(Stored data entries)
···

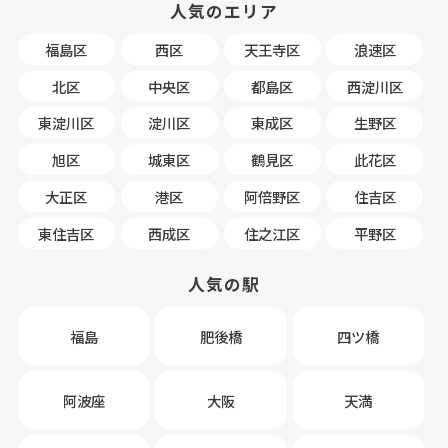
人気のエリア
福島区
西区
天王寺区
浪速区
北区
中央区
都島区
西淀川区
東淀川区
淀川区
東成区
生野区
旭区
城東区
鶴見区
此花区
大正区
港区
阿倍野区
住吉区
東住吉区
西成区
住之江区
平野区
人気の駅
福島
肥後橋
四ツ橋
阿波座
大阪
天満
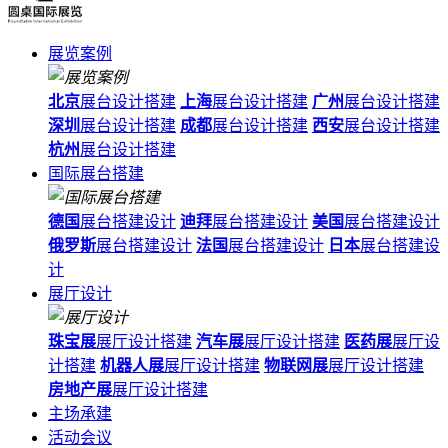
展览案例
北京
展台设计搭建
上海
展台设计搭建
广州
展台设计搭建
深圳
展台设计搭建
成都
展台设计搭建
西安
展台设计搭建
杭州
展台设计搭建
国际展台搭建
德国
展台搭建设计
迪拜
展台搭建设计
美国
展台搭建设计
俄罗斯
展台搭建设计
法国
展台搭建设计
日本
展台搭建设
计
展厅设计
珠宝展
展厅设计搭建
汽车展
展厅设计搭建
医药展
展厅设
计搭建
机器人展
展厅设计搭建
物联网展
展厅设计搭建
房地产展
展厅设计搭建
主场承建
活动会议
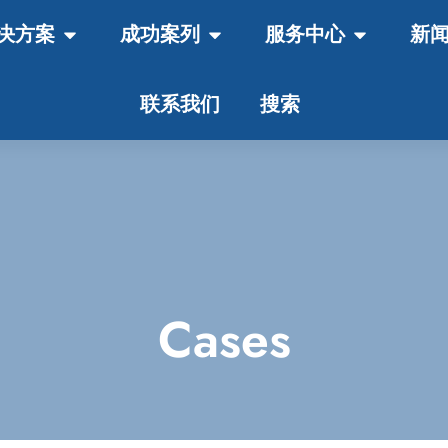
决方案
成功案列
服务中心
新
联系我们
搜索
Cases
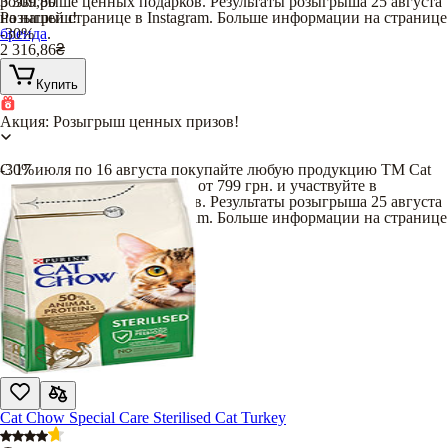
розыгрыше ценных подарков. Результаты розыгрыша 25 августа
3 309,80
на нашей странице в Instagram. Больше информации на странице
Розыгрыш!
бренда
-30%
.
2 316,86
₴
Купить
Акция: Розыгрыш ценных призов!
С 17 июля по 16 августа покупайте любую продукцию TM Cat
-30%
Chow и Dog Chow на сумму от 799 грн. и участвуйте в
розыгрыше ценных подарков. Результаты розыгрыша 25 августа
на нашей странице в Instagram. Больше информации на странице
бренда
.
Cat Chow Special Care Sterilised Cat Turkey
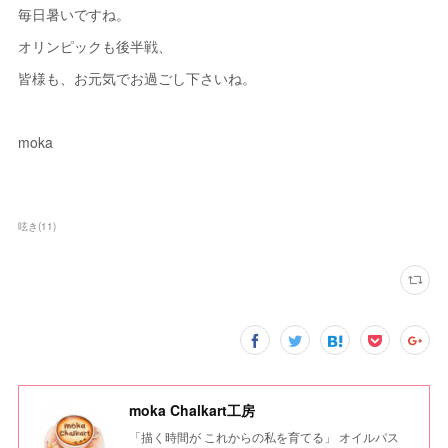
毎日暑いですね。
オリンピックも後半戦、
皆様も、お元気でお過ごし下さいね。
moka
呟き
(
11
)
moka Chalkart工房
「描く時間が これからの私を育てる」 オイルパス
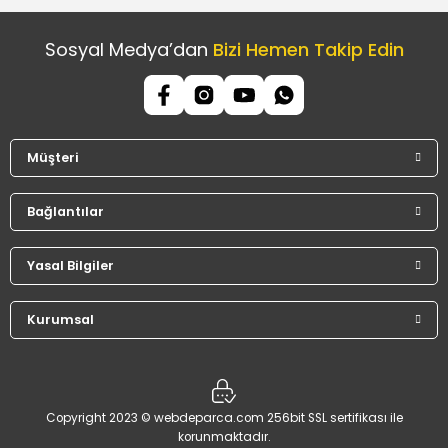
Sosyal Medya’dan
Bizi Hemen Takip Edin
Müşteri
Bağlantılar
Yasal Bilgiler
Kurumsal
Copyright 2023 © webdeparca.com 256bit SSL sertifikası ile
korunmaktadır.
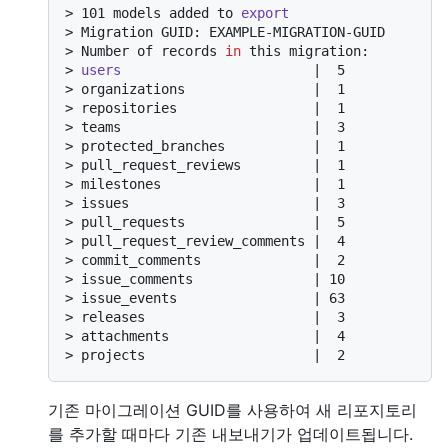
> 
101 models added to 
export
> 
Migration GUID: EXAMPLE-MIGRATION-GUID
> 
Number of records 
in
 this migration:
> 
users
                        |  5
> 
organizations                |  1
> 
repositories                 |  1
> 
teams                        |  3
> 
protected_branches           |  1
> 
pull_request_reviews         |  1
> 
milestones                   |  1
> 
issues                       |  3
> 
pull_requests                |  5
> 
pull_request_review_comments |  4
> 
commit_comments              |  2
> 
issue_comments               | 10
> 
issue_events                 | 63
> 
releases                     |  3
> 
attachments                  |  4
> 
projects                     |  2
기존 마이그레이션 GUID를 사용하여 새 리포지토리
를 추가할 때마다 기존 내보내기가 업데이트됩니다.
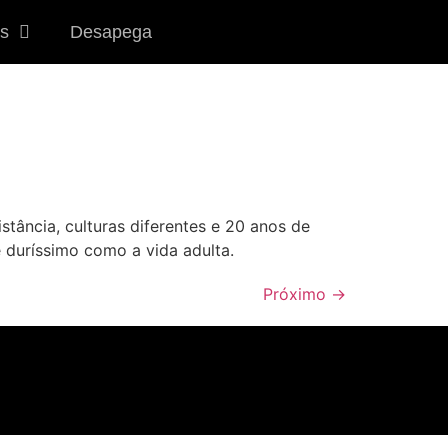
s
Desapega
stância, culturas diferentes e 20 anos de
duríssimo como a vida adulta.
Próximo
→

···

Requirement: Word for word, reproduce all of the entries above and omit the pictures.

Output:
人気のエリア
福島区
西区
天王寺区
浪速区
北区
中央区
都島区
西淀川区
東淀川区
淀川区
東成区
生野区
旭区
城東区
鶴見区
此花区
大正区
港区
阿倍野区
住吉区
東住吉区
西成区
住之江区
平野区
人気の駅
福島
肥後橋
四ツ橋
阿波座
大阪
天満
展览案例
北京
展台设计搭建
上海
展台设计搭建
广州
展台设计搭建
深圳
展台设计搭建
成都
展台设计搭建
西安
展台设计搭建
杭州
展台设计搭建
国际展台搭建
德国
展台搭建设计
迪拜
展台搭建设计
美国
展台搭建设计
俄罗斯
展台搭建设计
法国
展台搭建设计
日本
展台搭建设
计
展厅设计
珠宝展
展厅设计搭建
汽车展
展厅设计搭建
医药展
展厅设
计搭建
机器人展
展厅设计搭建
物联网展
展厅设计搭建
房地产展
展厅设计搭建
主场承建
活动会议
决方案
成功案列
服务中心
新
联系我们
搜索
Cases
розыгрыше ценных подарков. Результаты розыгрыша 25 августа
3 309,80
на нашей странице в Instagram. Больше информации на странице
Розыгрыш!
бренда
-30%
.
2 316,86
₴
Купить
Акция: Розыгрыш ценных призов!
С 17 июля по 16 августа покупайте любую продукцию TM Cat
-30%
Chow и Dog Chow на сумму от 799 грн. и участвуйте в
розыгрыше ценных подарков. Результаты розыгрыша 25 августа
на нашей странице в Instagram. Больше информации на странице
бренда
.
Cat Chow Special Care Sterilised Cat Turkey
毎日暑いですね。
オリンピックも後半戦、
皆様も、お元気でお過ごし下さいね。
moka
呟き
(
11
)
moka Chalkart工房
「描く時間が これからの私を育てる」 オイルパス
Sosyal Medya’dan
Bizi Hemen Takip Edin
Müşteri
Bağlantılar
Yasal Bilgiler
Kurumsal
Copyright 2023 © webdeparca.com 256bit SSL sertifikası ile
korunmaktadır.
> 
101 models added to 
export
> 
Migration GUID: EXAMPLE-MIGRATION-GUID
> 
Number of records 
in
 this migration:
> 
users
                        |  5
> 
organizations                |  1
> 
repositories                 |  1
> 
teams                        |  3
> 
protected_branches           |  1
> 
pull_request_reviews         |  1
> 
milestones                   |  1
> 
issues                       |  3
> 
pull_requests                |  5
> 
pull_request_review_comments |  4
> 
commit_comments              |  2
> 
issue_comments               | 10
> 
issue_events                 | 63
> 
releases                     |  3
> 
attachments                  |  4
> 
projects                     |  2
기존 마이그레이션 GUID를 사용하여 새 리포지토리
를 추가할 때마다 기존 내보내기가 업데이트됩니다.
s
Desapega
stância, culturas diferentes e 20 anos de
duríssimo como a vida adulta.
Próximo
→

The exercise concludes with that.